Un nuevo aniversario de la declaración de la independencia argentina nos trae la posibilidad de reflexionar sobre la construcción del Estado y la prédica nacionalista en las llamadas fechas patrias.
Que asociemos esta fecha principalmente a la escuela no es casual y es parte de la estrategia de la reproducción simbólica del Estado. Su efectividad precisa de una simplificación que aplaste la complejidad histórica hasta reducirla a una oración que se aprende de memoria: “El 9 de julio de 1816, en Tucumán, se declaró la independencia argentina”.
En los últimos años el progresismo incorporó algunos nuevos personajes marginados en el panteón nacional: Juana Azurduy, Remedios del Valle, el gaucho Rivero, etc. A su vez, el Estado adoptó nuevos formatos de adoctrinamiento vía televisión e internet como Pakapaka, Encuentro y otras plataformas educativas. Pero, a fin de cuentas, el objetivo sigue siendo el mismo.

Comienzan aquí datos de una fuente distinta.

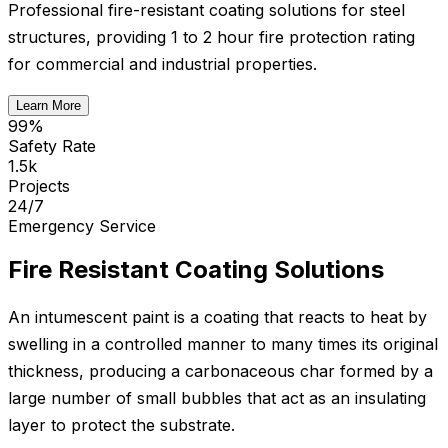
Professional fire-resistant coating solutions for steel
structures, providing 1 to 2 hour fire protection rating
for commercial and industrial properties.
Learn More
99%
Safety Rate
1.5k
Projects
24/7
Emergency Service
Fire Resistant Coating Solutions
An intumescent paint is a coating that reacts to heat by
swelling in a controlled manner to many times its original
thickness, producing a carbonaceous char formed by a
large number of small bubbles that act as an insulating
layer to protect the substrate.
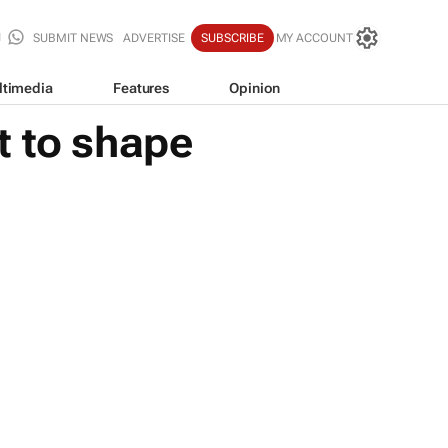
SUBMIT NEWS
ADVERTISE
SUBSCRIBE
MY ACCOUNT
ltimedia
Features
Opinion
t to shape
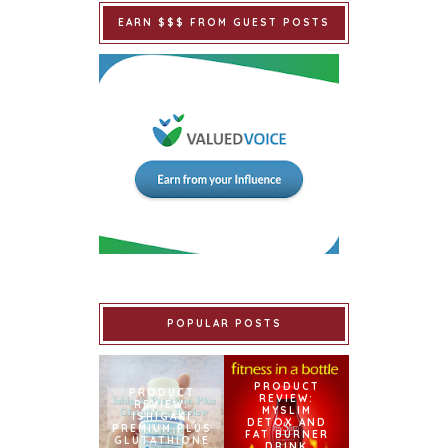
EARN $$$ FROM GUEST POSTS
POPULAR POSTS
PRODUCT
PRODUCT
REVIEW:
REVIEW:
MYSLIM
ISHIGAKI
DETOX AND
PREMIUM PLUS
FAT BURNER
GLUTATHIONE
DRINK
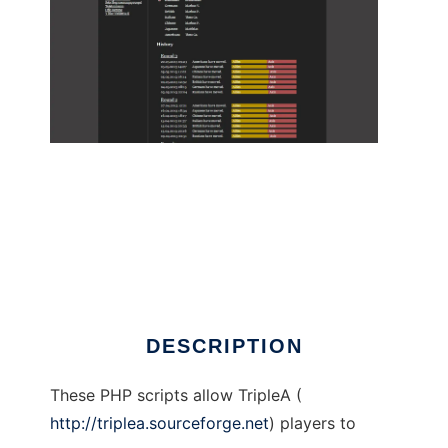
TripleA Game Site to run in Linux online
DESCRIPTION
These PHP scripts allow TripleA (
http://triplea.sourceforge.net
) players to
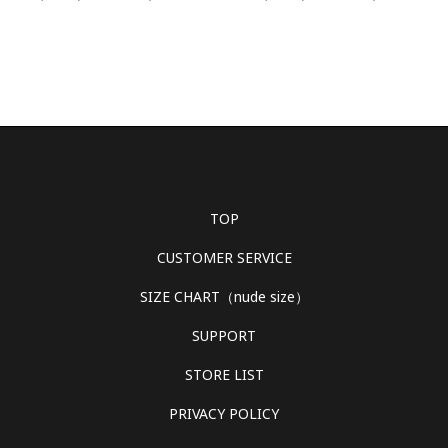
TOP
CUSTOMER SERVICE
SIZE CHART（nude size）
SUPPORT
STORE LIST
PRIVACY POLICY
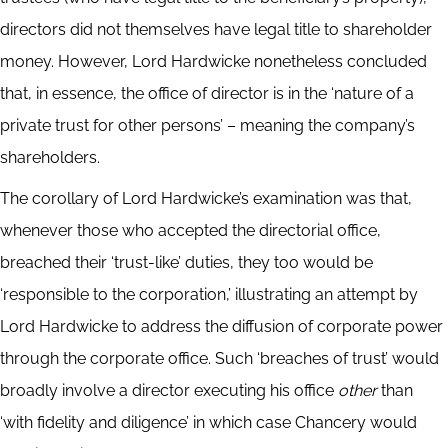
directors did not themselves have legal title to shareholder
money.
However, Lord Hardwicke nonetheless concluded
that, in essence,
the office of director is in the ‘nature of a
private trust for other persons’ – meaning the company’s
shareholders.
The corollary of Lord Hardwicke’s examination was that,
whenever those who accepted the directorial office,
breached their ‘trust-like’ duties, they too would be
‘responsible to the corporation,’ illustrating an attempt by
Lord Hardwicke to address the diffusion of corporate power
through the corporate office. Such ‘breaches of trust’ would
broadly involve a director executing his office
other
than
‘with fidelity and diligence’ in which case Chancery would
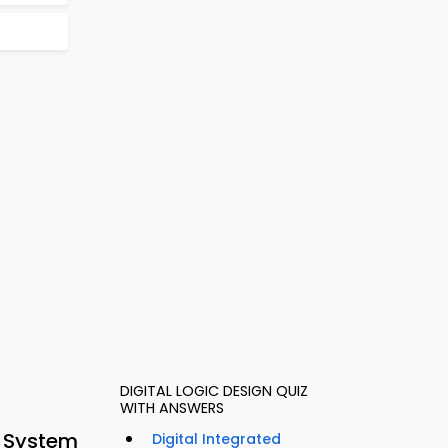
DIGITAL LOGIC DESIGN QUIZ
WITH ANSWERS
g System
Digital Integrated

En 1816 la República Argentina, tal como la conocemos hoy, no existía. No era un Estado unificado. Los ex dominios del Virreinato del Río de la Plata eran llamados Provincias Unidas en Sud América desde 1810. A partir de los sucesos de mayo, y aún en guerra contra los realistas, había comenzado una nueva disputa por la organización del territorio.
En la Asamblea de 1813 en Buenos Aires, son rechazadas las «Instrucciones» de José Artigas que recomendaban declarar urgentemente la independencia. Por esto, la Banda Oriental y las provincias del Litoral van formando la Liga de Los Pueblos Libres, bajo el mando del caudillo federal. El 29 de junio de 1815, realizan el Congreso de Oriente, en la actual Concepción del Uruguay. Allí, entre otras cosas, deliberan sobre la política agraria a seguir, que verá la luz en septiembre de ese año en Paysandú con el «Reglamento de Tierras». De acuerdo a ciertas fuentes, en este congreso, además, la Liga de los Pueblos Libres habría declarado su independencia del Imperio Español.

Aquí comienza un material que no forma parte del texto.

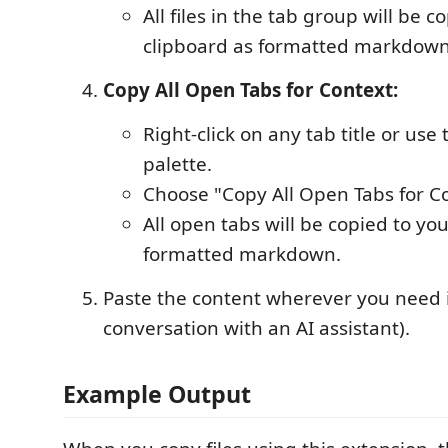
All files in the tab group will be c
clipboard as formatted markdown
Copy All Open Tabs for Context:
Right-click on any tab title or u
palette.
Choose "Copy All Open Tabs for Co
All open tabs will be copied to yo
formatted markdown.
Paste the content wherever you need it 
conversation with an AI assistant).
Example Output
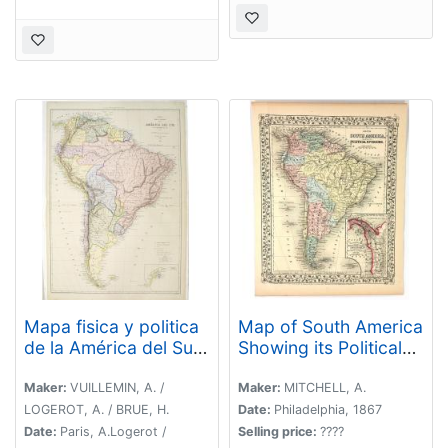
Mapa fisica y politica
Map of South America
de la América del Sur.
Showing its Political
. .
Divisions
Maker:
VUILLEMIN, A. /
Maker:
MITCHELL, A.
LOGEROT, A. / BRUE, H.
Date:
Philadelphia, 1867
Date:
Paris, A.Logerot /
Selling price:
????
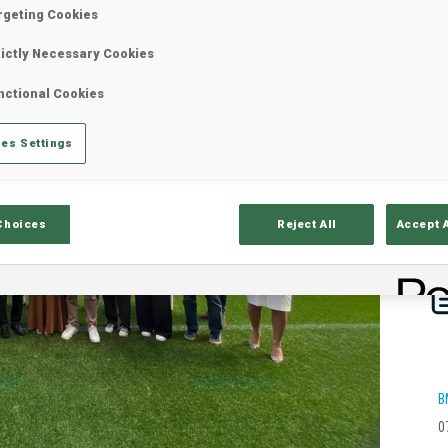
rgeting Cookies
rictly Necessary Cookies
nctional Cookies
es Settings
Choices
Reject All
Accept 
B
0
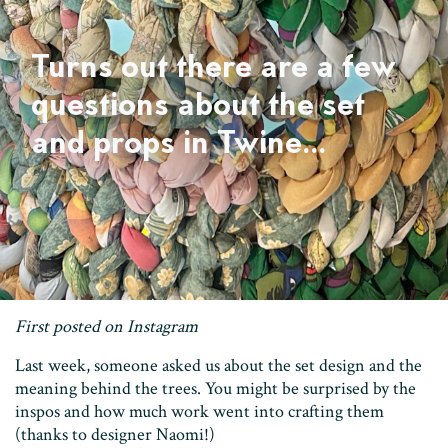
Turns out there are a few
questions about the set
and props in Twine...
First posted on Instagram
Last week, someone asked us about the set design and the
meaning behind the trees. You might be surprised by the
inspos and how much work went into crafting them
(thanks to designer Naomi!)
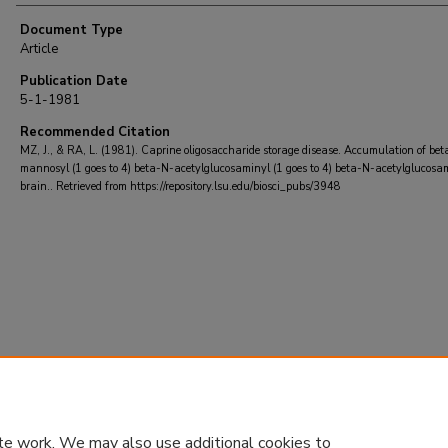
Document Type
Article
Publication Date
5-1-1981
Recommended Citation
MZ, J., & RA, L. (1981). Caprine oligosaccharide storage disease. Accumulation of bet
mannosyl (1 goes to 4) beta-N-acetylglucosaminyl (1 goes to 4) beta-N-acetylglucosa
brain..
Retrieved from https://repository.lsu.edu/biosci_pubs/3948
te work. We may also use additional cookies to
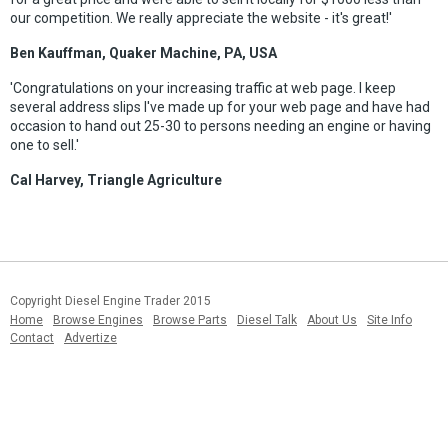
our competition. We really appreciate the website - it's great!'
Ben Kauffman, Quaker Machine, PA, USA
'Congratulations on your increasing traffic at web page. I keep
several address slips I've made up for your web page and have had
occasion to hand out 25-30 to persons needing an engine or having
one to sell.'
Cal Harvey, Triangle Agriculture
Copyright Diesel Engine Trader 2015
Home
Browse Engines
Browse Parts
Diesel Talk
About Us
Site Info
Contact
Advertize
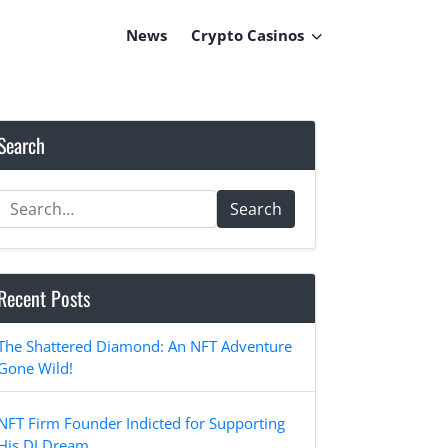
News
Crypto Casinos
Search
Search
Recent Posts
The Shattered Diamond: An NFT Adventure
Gone Wild!
NFT Firm Founder Indicted for Supporting
His DJ Dream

Los representantes de las provincias del noroeste y el Alto Perú, con Buenos Aires a la cabeza, reunidos en el Congreso de Tucumán, hicieron lo propio el 9 de julio de 1816.
Una compleja y no menos sangrienta guerra civil entre los llamados Federales y Unitarios se estaba cocinando; una guerra que se extendería hasta la batalla de Pavón en 1861 con la victoria del unitarismo. En estas cuatro décadas, donde ambos bandos demostraron una crueldad inaudita, fueron los pobres del campo y la ciudad los que vertieron su sangre por divisas que no los incluían más que para hacerse matar.

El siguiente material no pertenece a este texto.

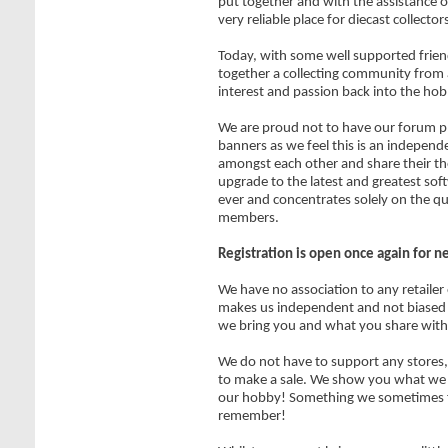
put together and with the assistance of
very reliable place for diecast collecto
Today, with some well supported frien
together a collecting community from 
interest and passion back into the hob
We are proud not to have our forum pl
banners as we feel this is an independe
amongst each other and share their t
upgrade to the latest and greatest sof
ever and concentrates solely on the qu
members.
Registration is open once again for 
We have no association to any retailer
makes us independent and not biased 
we bring you and what you share with
We do not have to support any stores, 
to make a sale. We show you what we ar
our hobby! Something we sometimes f
remember!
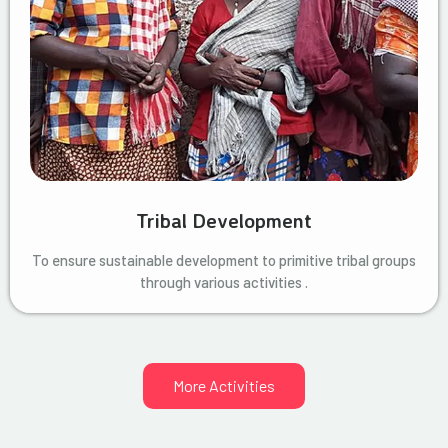
Tribal Development
To ensure sustainable development to primitive tribal groups
through various activities .
More Activities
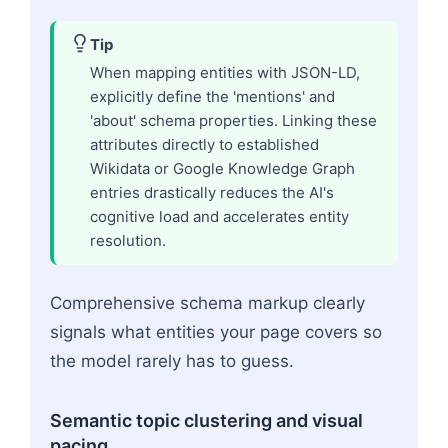
Tip
When mapping entities with JSON-LD,
explicitly define the 'mentions' and
'about' schema properties. Linking these
attributes directly to established
Wikidata or Google Knowledge Graph
entries drastically reduces the AI's
cognitive load and accelerates entity
resolution.
Comprehensive schema markup clearly
signals what entities your page covers so
the model rarely has to guess.
Semantic topic clustering and visual
pacing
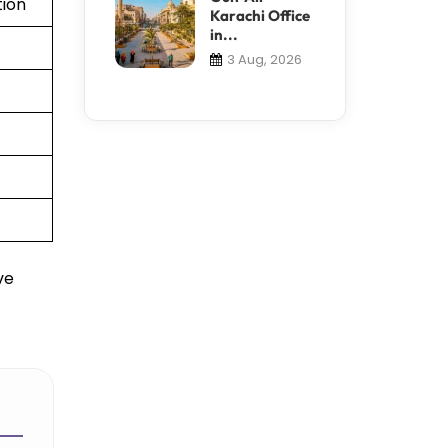
tion
Karachi Office
in...
3 Aug, 2026
ve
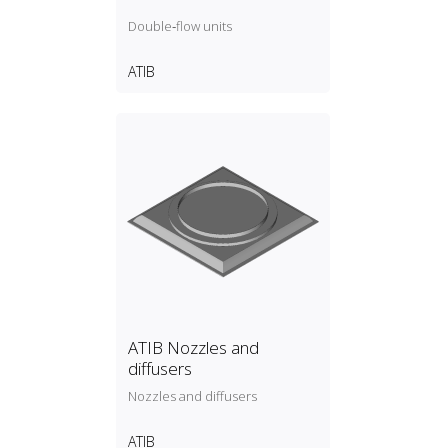
Double‑flow units
ATIB
ATIB Nozzles and
diffusers
Nozzles and diffusers
ATIB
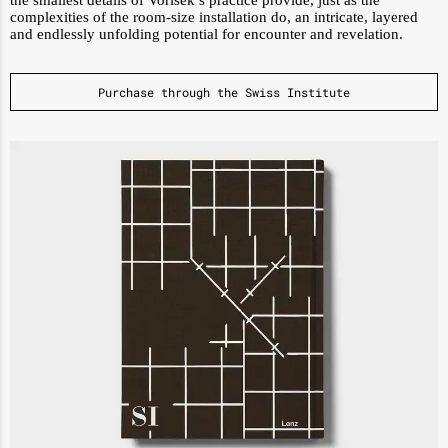
the smallest details of Vorisek’s practice provide, just as the
complexities of the room-size installation do, an intricate, layered
and endlessly unfolding potential for encounter and revelation.
Purchase through the Swiss Institute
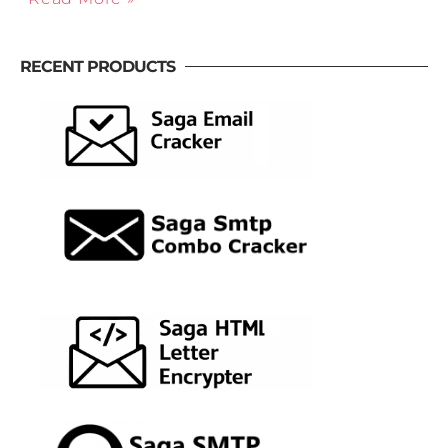
RECENT PRODUCTS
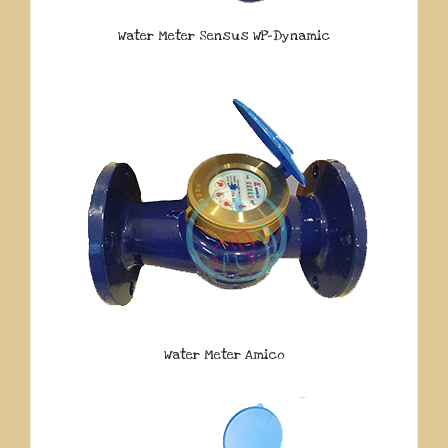
Water Meter Sensus WP-Dynamic
Water Meter Amico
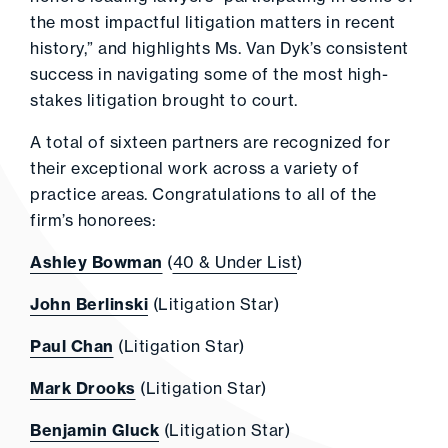
the most impactful litigation matters in recent
history,” and highlights Ms. Van Dyk’s consistent
success in navigating some of the most high-
stakes litigation brought to court.
A total of sixteen partners are recognized for
their exceptional work across a variety of
practice areas. Congratulations to all of the
firm’s honorees:
Ashley Bowman
(
40 & Under List
)
John Berlinski
(Litigation Star)
Paul Chan
(Litigation Star)
Mark Drooks
(Litigation Star)
Benjamin Gluck
(Litigation Star)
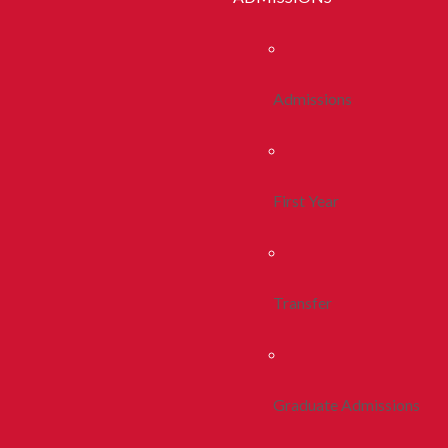
Admissions
First Year
Transfer
Graduate Admissions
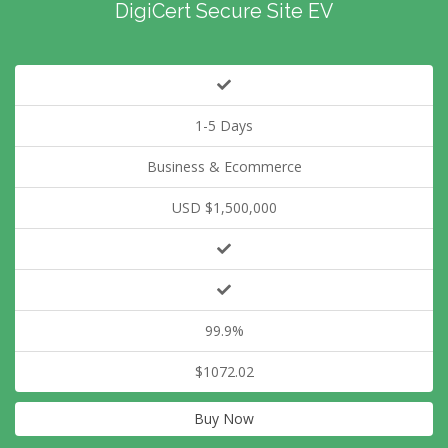
DigiCert Secure Site EV
1-5 Days
Business & Ecommerce
USD $1,500,000
99.9%
$1072.02
Buy Now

Si bien más afín al artiguismo, la lente progresista destaca que la declaración de 1816 fue impresa en aymara y en quechua. Este es otro punto interesante sobre el cual reflexionar. Las poblaciones originarias andinas habían sido rápidamente incorporadas al sistema colonial, y por ende formaban parte de los nuevos territorios independizados. Era necesario sumarlas a la causa contra los realistas a fin de utilizarlas como carne de cañón. Correspondía a los intereses del independentismo en esa zona y por eso se descartó traducirla al guaraní, idioma hablado en territorio federal.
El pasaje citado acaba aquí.